## Exercise directions:
The lines needed are those below that contain the word "захисту"; copy each one.

## Supplied material:

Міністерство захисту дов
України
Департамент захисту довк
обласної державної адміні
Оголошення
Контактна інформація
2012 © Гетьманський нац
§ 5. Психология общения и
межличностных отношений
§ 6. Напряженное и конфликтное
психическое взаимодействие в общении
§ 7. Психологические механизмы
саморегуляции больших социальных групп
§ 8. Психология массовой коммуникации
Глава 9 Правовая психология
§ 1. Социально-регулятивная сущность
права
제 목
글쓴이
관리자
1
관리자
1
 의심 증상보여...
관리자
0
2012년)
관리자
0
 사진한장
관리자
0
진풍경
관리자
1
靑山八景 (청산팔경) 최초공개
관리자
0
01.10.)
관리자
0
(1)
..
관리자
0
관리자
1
==
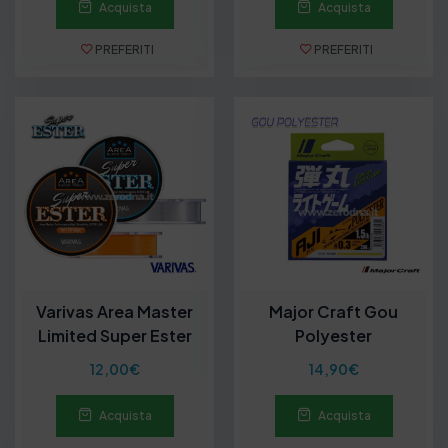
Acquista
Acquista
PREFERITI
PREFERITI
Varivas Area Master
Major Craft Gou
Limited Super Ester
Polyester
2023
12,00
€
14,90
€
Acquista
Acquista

## Exercise response:
Міністерство захисту дов
Департамент захисту довк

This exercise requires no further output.